- _WHAT THE TASK ASKS_:
Would you retype each record exactly as given?
--- RECORDS FOR PROCESSING Enclosed Below ---
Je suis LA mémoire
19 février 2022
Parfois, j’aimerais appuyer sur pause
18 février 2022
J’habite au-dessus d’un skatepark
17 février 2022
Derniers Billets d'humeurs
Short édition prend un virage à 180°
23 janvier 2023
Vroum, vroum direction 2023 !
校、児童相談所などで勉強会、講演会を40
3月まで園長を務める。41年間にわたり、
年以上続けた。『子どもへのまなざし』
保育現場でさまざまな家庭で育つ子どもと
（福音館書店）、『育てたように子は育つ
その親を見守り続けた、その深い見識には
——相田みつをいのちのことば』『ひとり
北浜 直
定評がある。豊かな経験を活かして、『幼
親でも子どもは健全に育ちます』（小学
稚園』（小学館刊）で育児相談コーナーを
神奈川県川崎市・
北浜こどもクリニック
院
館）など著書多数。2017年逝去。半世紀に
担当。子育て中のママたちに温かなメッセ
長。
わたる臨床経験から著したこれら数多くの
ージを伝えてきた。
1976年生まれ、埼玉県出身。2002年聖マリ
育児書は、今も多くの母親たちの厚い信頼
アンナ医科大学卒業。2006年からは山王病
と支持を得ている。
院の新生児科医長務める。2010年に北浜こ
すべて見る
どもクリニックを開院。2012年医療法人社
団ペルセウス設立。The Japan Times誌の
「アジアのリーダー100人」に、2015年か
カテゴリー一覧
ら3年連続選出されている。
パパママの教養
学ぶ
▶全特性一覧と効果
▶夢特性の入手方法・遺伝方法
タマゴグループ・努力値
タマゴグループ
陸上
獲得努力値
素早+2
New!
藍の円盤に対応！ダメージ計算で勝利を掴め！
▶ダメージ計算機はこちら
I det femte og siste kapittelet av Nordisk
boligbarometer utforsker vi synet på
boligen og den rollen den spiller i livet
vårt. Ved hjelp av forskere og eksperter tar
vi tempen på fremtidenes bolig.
--- End of Enclosed RECORDS FOR PROCESSING ---
- _EXPECTED ANSWER_:
Je suis LA mémoire
19 février 2022
Parfois, j’aimerais appuyer sur pause
18 février 2022
J’habite au-dessus d’un skatepark
17 février 2022
Derniers Billets d'humeurs
Short édition prend un virage à 180°
23 janvier 2023
Vroum, vroum direction 2023 !
校、児童相談所などで勉強会、講演会を40
3月まで園長を務める。41年間にわたり、
年以上続けた。『子どもへのまなざし』
保育現場でさまざまな家庭で育つ子どもと
（福音館書店）、『育てたように子は育つ
その親を見守り続けた、その深い見識には
——相田みつをいのちのことば』『ひとり
北浜 直
定評がある。豊かな経験を活かして、『幼
親でも子どもは健全に育ちます』（小学
稚園』（小学館刊）で育児相談コーナーを
神奈川県川崎市・
北浜こどもクリニック
院
館）など著書多数。2017年逝去。半世紀に
担当。子育て中のママたちに温かなメッセ
長。
わたる臨床経験から著したこれら数多くの
ージを伝えてきた。
1976年生まれ、埼玉県出身。2002年聖マリ
育児書は、今も多くの母親たちの厚い信頼
アンナ医科大学卒業。2006年からは山王病
と支持を得ている。
院の新生児科医長務める。2010年に北浜こ
すべて見る
どもクリニックを開院。2012年医療法人社
団ペルセウス設立。The Japan Times誌の
「アジアのリーダー100人」に、2015年か
カテゴリー一覧
ら3年連続選出されている。
パパママの教養
学ぶ
▶全特性一覧と効果
▶夢特性の入手方法・遺伝方法
タマゴグループ・努力値
タマゴグループ
陸上
獲得努力値
素早+2
New!
藍の円盤に対応！ダメージ計算で勝利を掴め！
▶ダメージ計算機はこちら
I det femte og siste kapittelet av Nordisk
boligbarometer utforsker vi synet på
boligen og den rollen den spiller i livet
vårt. Ved hjelp av forskere og eksperter tar
vi tempen på fremtidenes bolig.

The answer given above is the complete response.